* INSTRUCTIONS FOR THE TASK *
Images are not wanted; transcribe the rest of the listing exactly.

=== DATASET EXCERPTS ===

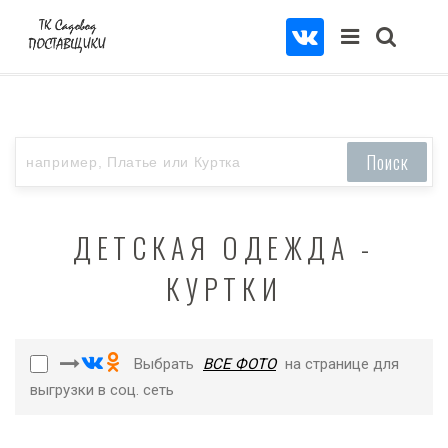
ДЕТСКАЯ ОДЕЖДА -
КУРТКИ
Выбрать
ВСЕ ФОТО
на странице для
выгрузки в соц. сеть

===

* EXERCISE OUTPUT *
ДЕТСКАЯ ОДЕЖДА -
КУРТКИ
Выбрать
ВСЕ ФОТО
на странице для
выгрузки в соц. сеть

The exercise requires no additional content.